Dr. Janes has lectured throughout Europe and the United States and has published extensively on issues dealing with Germany, German-American relations, and transatlantic affairs. In addition to regular commentary given to European and American news radio, he has appeared on CBS, CNN, C-SPAN, PBS, CBC, and is a frequent commentator on German television. Dr. Janes is listed in Who’s Who in America and Who’s Who in Education.

In 2005, Dr. Janes was awarded the Officer’s Cross of the Order of Merit of the Federal Republic of Germany, Germany’s highest civilian award.

Education:
Ph.D., International Relations, Claremont Graduate School, Claremont, California
M.A., Divinity School, University of Chicago
B.A., Sociology, Colgate University

Expertise:
Transatlantic relations, German-American relations, domestic German politics, German-EU relations, transatlantic affairs.

__

jjanes@aicgs.org

Andy Markovits often writes emails in capital letters. He does that when he wants to let you know how he feels about things. It is not only about what he is saying but how he says it—with feeling and focus. Now he has written his autobiography that tells a lot more about those feelings and how they shaped his life, personally and professionally. And at the end of the story, you realize how many different pieces of his personal and professional life fit together as “a wanderer, an outsider or a profoundly and proudly rootless cosmopolitan.” From Timisoara, Romania, to Ann Arbor, Michigan, that wandering path brought him into circles of friendship and cultures which shaped his destiny in becoming an observer, participant, and an important mentor for many hundreds of people whom Andy met along the way. I was fortunate to be one of them.

The many things that make up Andrei S. Markovits parallel important historical moments in Europe and the United States, be they political moments or simply moments that influenced the course of his personal life. These moments range from the fall of the Berlin Wall to a World Cup soccer match and encounters with world-renowned scholars or individuals who became his mentors—among the most important of which was his father to whom the book is dedicated. Andy has recorded his personal and professional evolutions symbolically in capital letters.

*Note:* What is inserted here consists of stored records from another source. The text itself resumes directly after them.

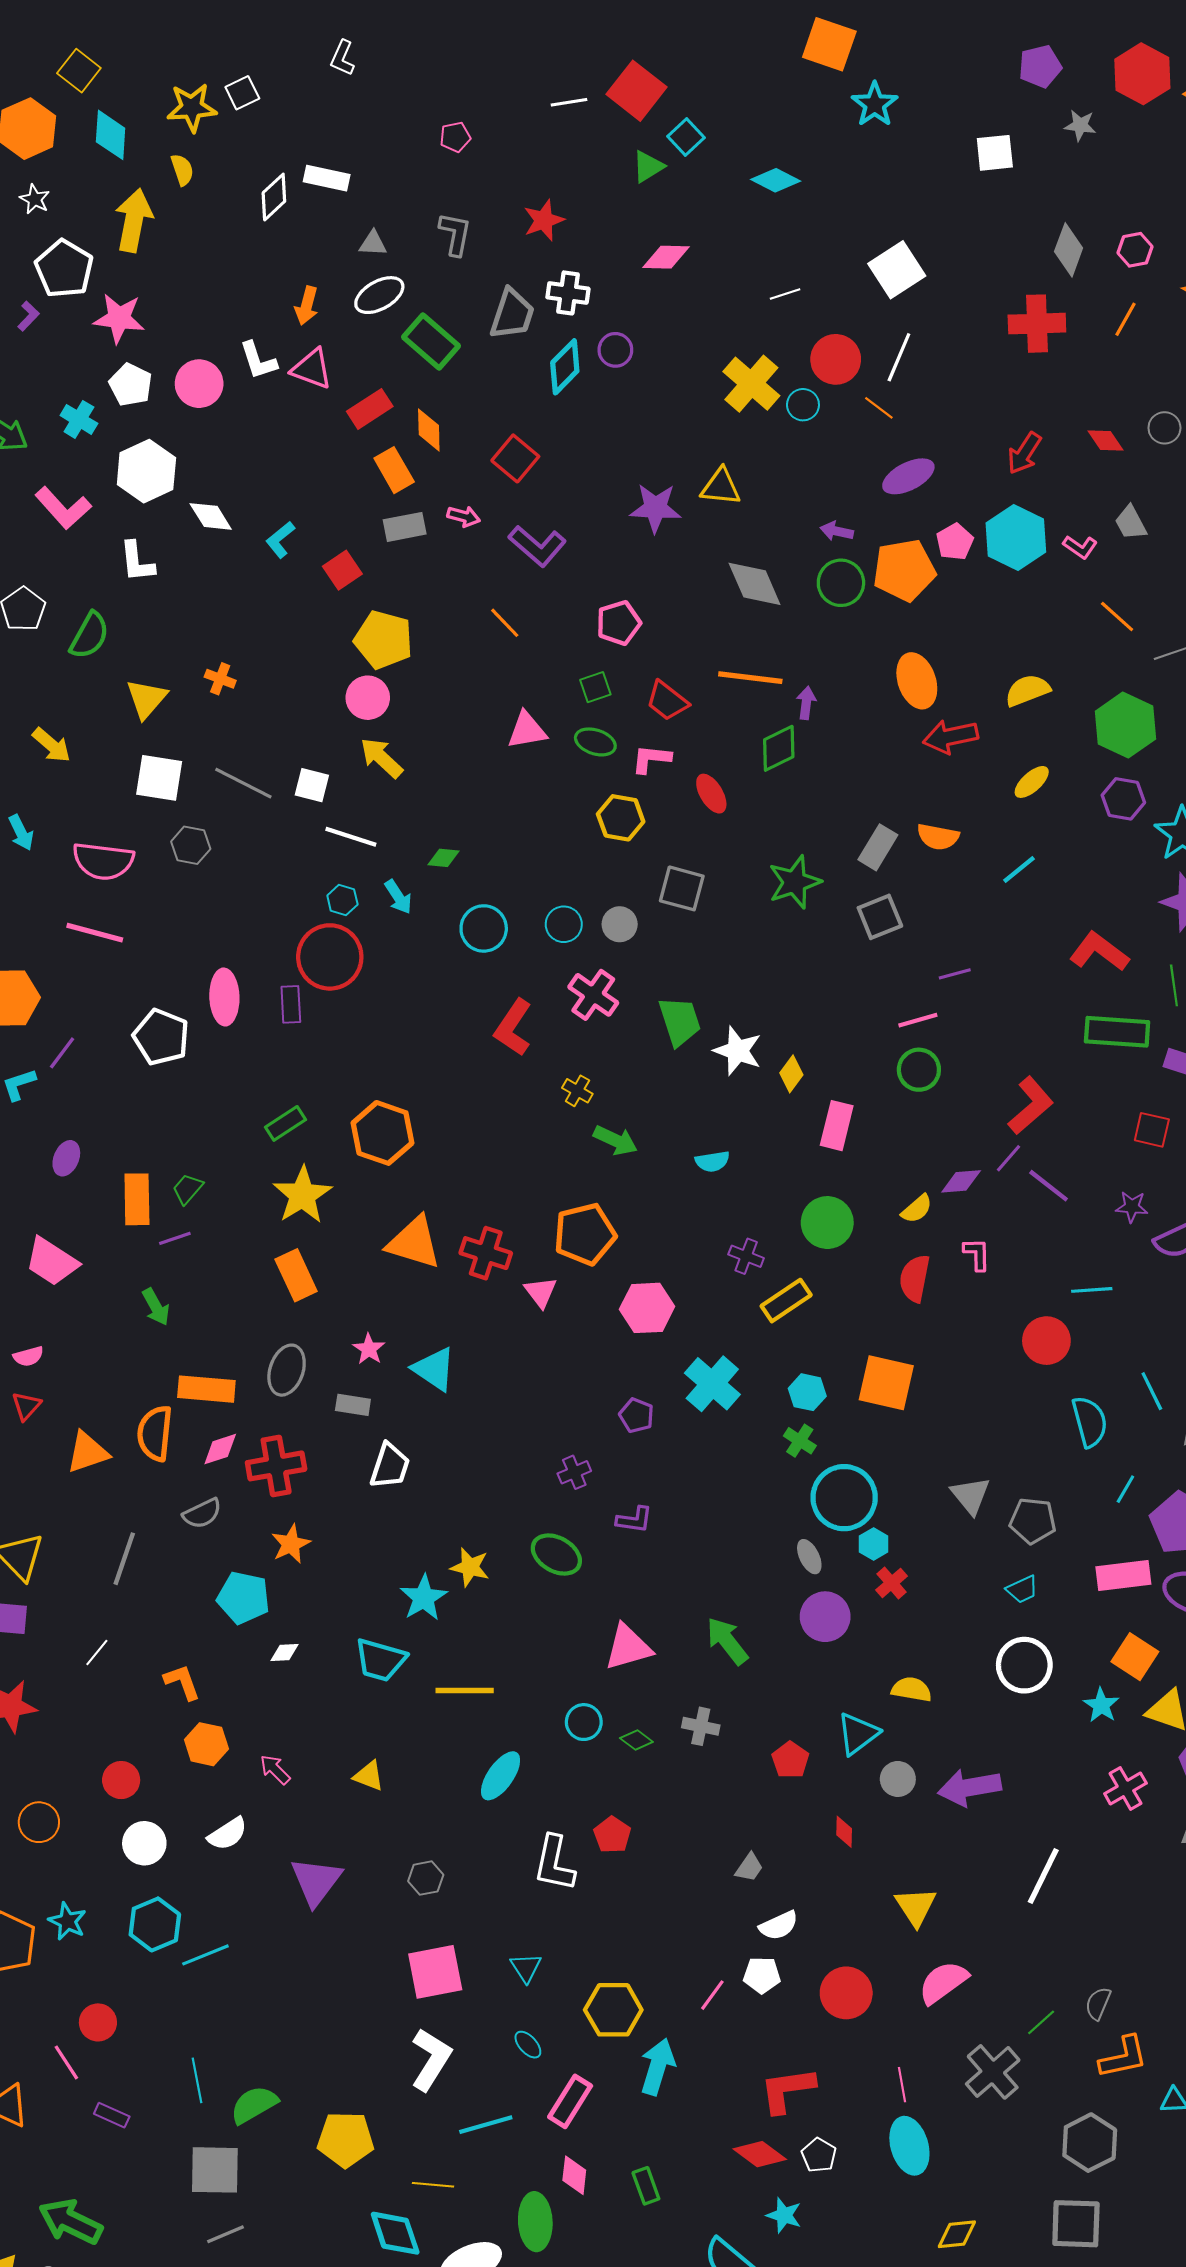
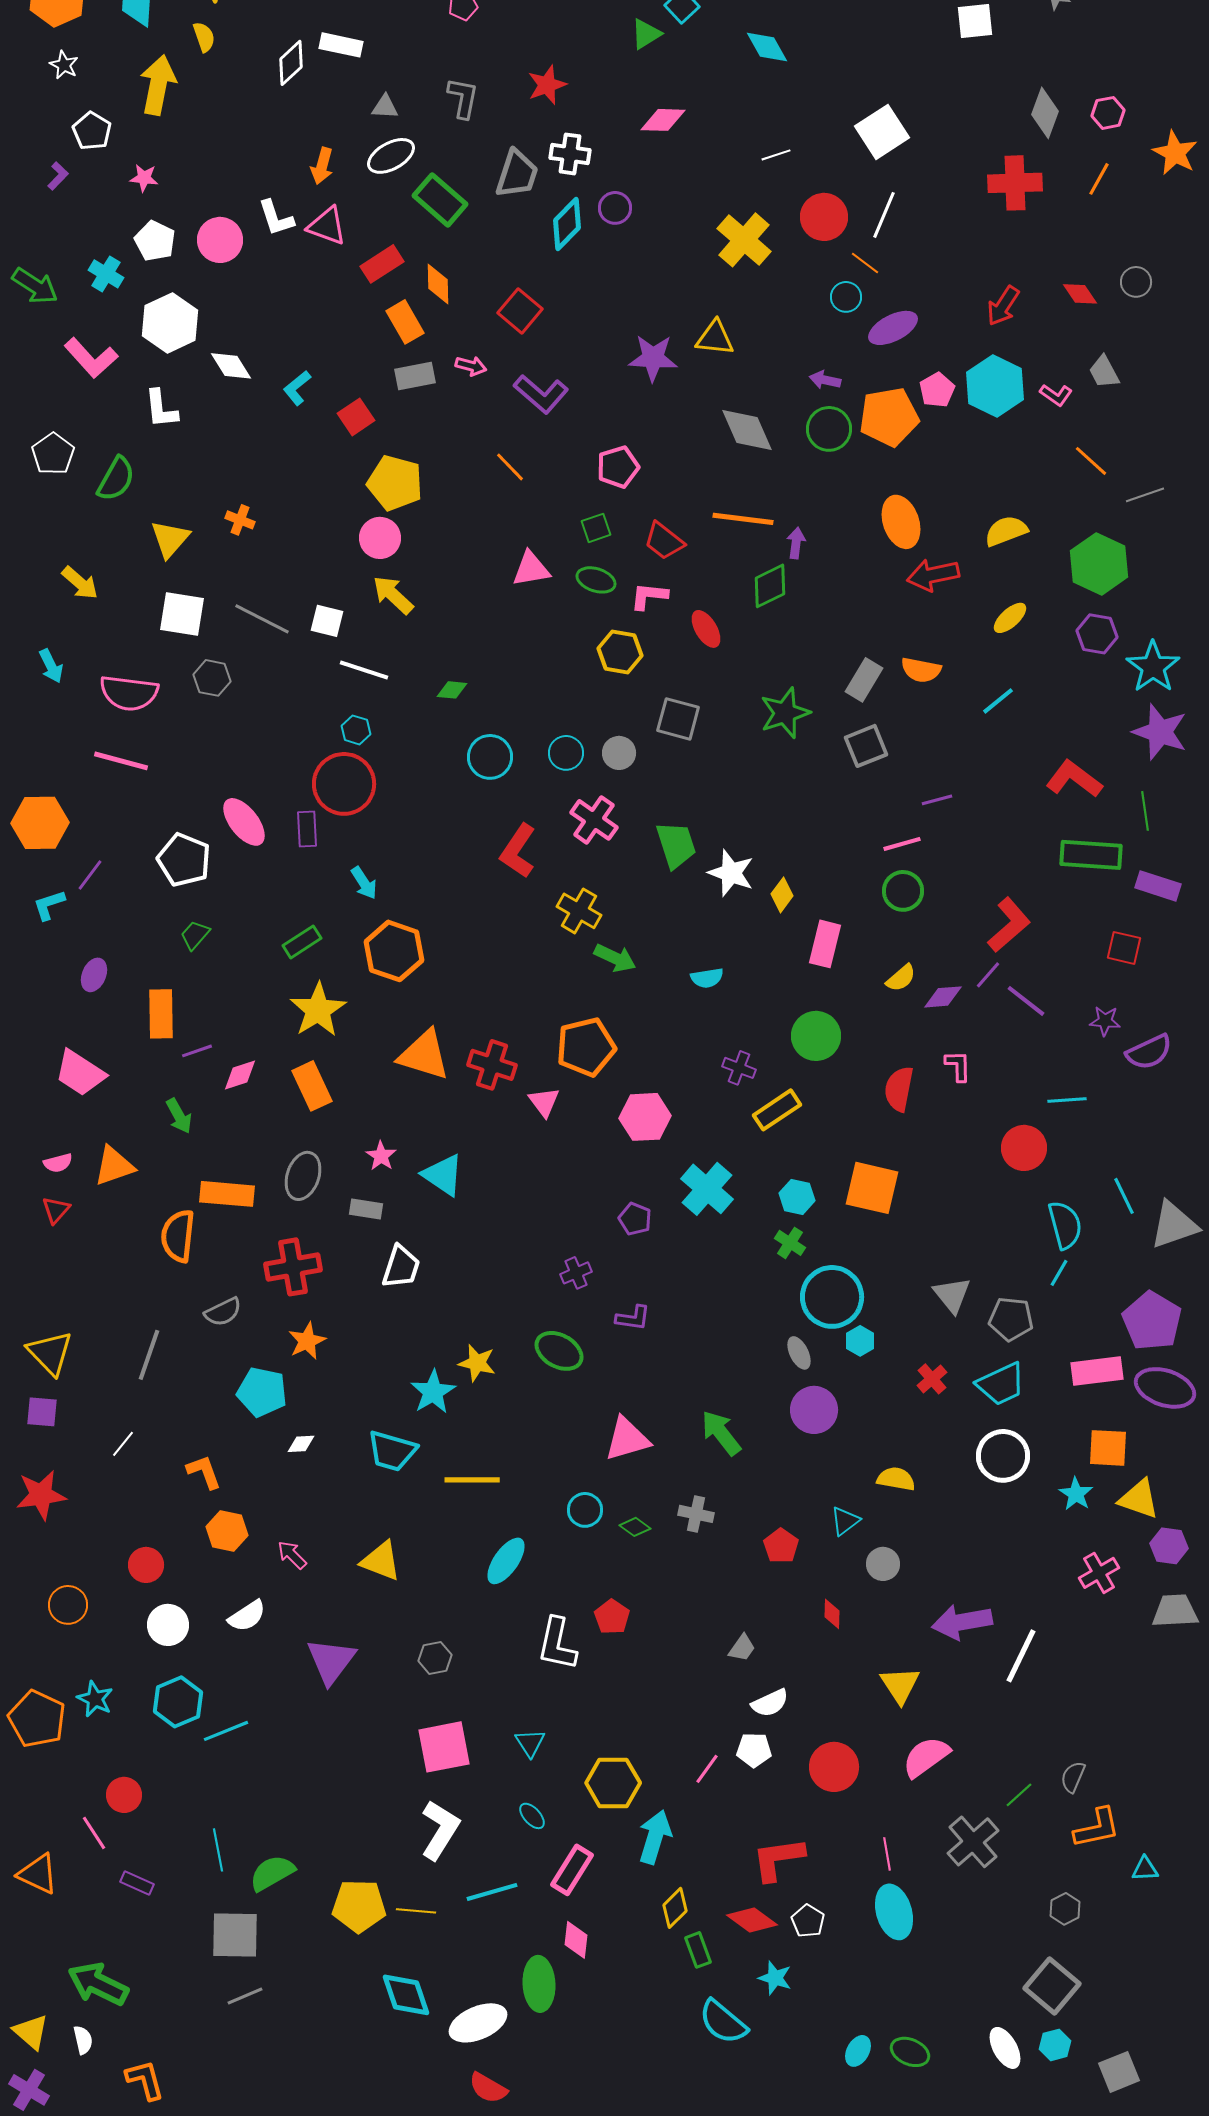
cyan diamond: (776, 180) -> (767, 47), turned 33
white pentagon: (64, 269) -> (92, 131), size x0.7
pink star: (119, 318) -> (144, 178), size x0.6
cyan circle: (803, 405) -> (846, 297), moved
cyan arrow: (398, 897) -> (364, 883), moved
pink ellipse: (224, 997) -> (244, 822), turned -36
yellow cross: (577, 1091) -> (579, 911), size x1.5
green trapezoid: (188, 1189) -> (195, 935), moved
yellow semicircle: (917, 1209) -> (901, 978), moved
pink diamond: (220, 1449) -> (240, 1075), moved
orange triangle: (87, 1452) -> (114, 1166), moved
cyan line: (1125, 1489) -> (1059, 1273), moved
red cross: (892, 1583) -> (932, 1379), moved
cyan trapezoid: (1022, 1589) -> (1001, 1384), size x1.6
orange square: (1135, 1657) -> (1108, 1448), turned -30
cyan triangle: (858, 1734) -> (845, 1521), size x0.7
yellow triangle: (369, 1776) -> (381, 1561), size x1.4
purple arrow: (970, 1787) -> (962, 1622), moved
gray hexagon: (1090, 2143) -> (1065, 1909), size x0.6
yellow line: (433, 2185) -> (416, 1911), moved
green rectangle: (646, 2186) -> (698, 1950), moved
gray square: (1076, 2224) -> (1052, 1986), turned 38
yellow diamond: (957, 2234) -> (675, 1908), moved, turned -39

Andy speaks many languages, both literally and figuratively. These skills emerged out of his journeys in the environments of Hungarian, German (with a Viennese accent), of course American English, and a bit of Yiddish. He also speaks the language of scholarship, music, (especially the dialect of the Grateful Dead), sports, and dogs with whom he has a special connection. In living and working in different worlds over multiple decades, he has acquired an ease with which he can move and find shared spaces with a wide range of people in multiple ways. He is as comfortable with world-famous senior scholars as he is with students, people at rock concerts and soccer games, or in academic debates. The constant changes in Andy’s life have honed those skills by sustaining a “comfort in rootlessness,” capable of moving effortlessly in different spheres.

The title of his book, The Passport as Home, can be taken literally. “My only anchor in this rootless world has been my United States passport,” because “my most desired identity is being an American.” While most Americans carry their driver’s license as identification, Andy carries his passport with him everywhere, “mostly for the immense solace, comfort, and security that nothing else comes close to giving me.” Andy is from many places, but he is at home in America. But how did he arrive here?

The constant changes in Andy’s life have honed those skills by sustaining a “comfort in rootlessness,” capable of moving effortlessly in different spheres.

The evolution of his name is part of the story. The book opens with a description of the first decade of Andy’s childhood in Timisoara, Romania. His Romanian birth certificate lists him as Andrei although his parents called him Andras, the Hungarian version, which evolved into Andreas after he moved to Austria and then Andy in America. The choice he made to list his name on this book as Andrei (which is the same on all his official documents) echoes roots amidst his rootlessness. Romanian was his first citizenship, but American, which he received in 1971, was his second and most cherished.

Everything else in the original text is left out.